**Your goal**
In the records below, find every line that contains "jugadas" and list it.

**Records**
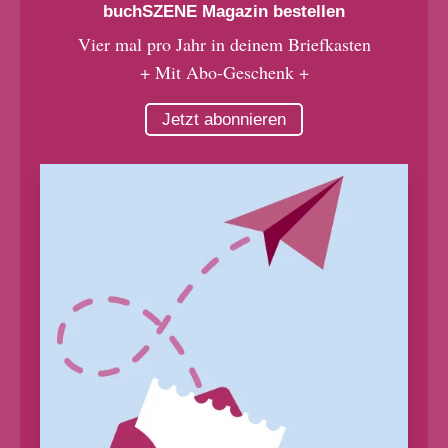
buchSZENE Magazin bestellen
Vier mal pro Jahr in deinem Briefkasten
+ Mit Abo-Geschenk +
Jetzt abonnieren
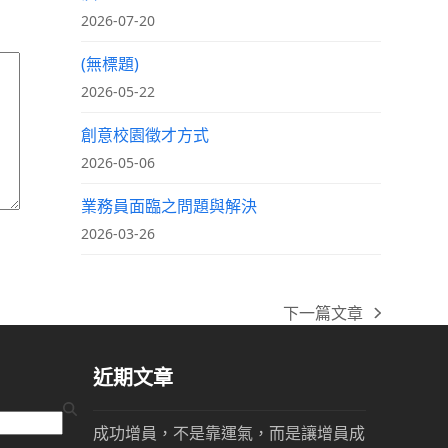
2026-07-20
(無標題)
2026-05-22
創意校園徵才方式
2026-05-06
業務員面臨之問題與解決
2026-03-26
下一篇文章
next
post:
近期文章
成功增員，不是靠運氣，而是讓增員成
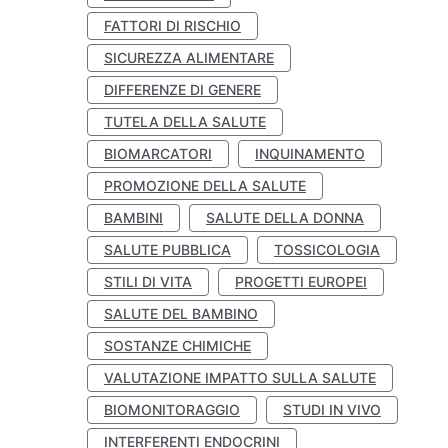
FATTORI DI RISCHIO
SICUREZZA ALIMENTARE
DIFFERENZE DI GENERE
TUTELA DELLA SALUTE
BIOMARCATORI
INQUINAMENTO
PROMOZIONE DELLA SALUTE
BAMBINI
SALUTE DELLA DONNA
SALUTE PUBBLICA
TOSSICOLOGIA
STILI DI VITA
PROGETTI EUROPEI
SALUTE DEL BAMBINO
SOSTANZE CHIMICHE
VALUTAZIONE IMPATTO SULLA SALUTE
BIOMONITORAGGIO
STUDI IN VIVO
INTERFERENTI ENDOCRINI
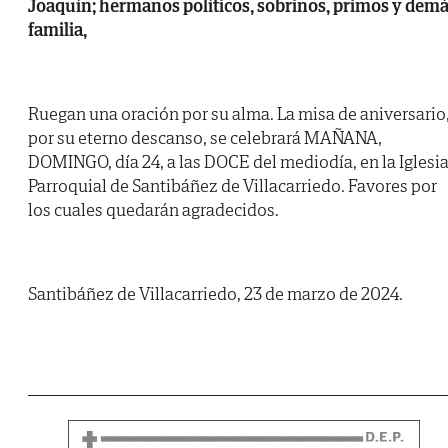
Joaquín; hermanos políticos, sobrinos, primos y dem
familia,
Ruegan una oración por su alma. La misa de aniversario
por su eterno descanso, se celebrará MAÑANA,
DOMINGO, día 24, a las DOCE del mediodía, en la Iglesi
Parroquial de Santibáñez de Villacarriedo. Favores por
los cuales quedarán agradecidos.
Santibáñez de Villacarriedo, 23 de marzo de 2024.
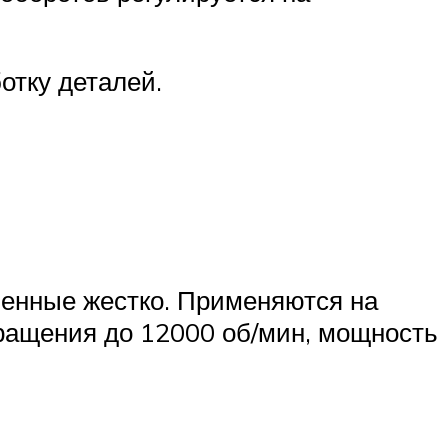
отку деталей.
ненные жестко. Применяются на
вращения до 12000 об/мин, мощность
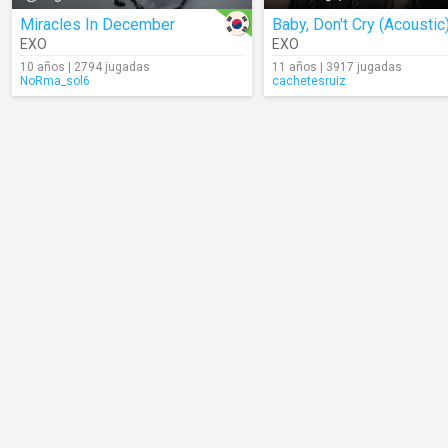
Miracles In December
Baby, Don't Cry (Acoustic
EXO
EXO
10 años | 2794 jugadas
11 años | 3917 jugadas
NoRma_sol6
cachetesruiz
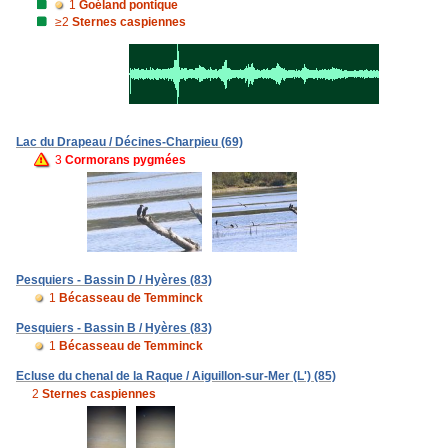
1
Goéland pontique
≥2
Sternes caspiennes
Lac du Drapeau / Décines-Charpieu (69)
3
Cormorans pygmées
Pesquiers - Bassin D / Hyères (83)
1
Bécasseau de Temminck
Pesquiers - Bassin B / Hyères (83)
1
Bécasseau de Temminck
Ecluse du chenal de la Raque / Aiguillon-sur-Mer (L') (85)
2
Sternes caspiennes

**Exercise answer**
10 años | 2794 jugadas
11 años | 3917 jugadas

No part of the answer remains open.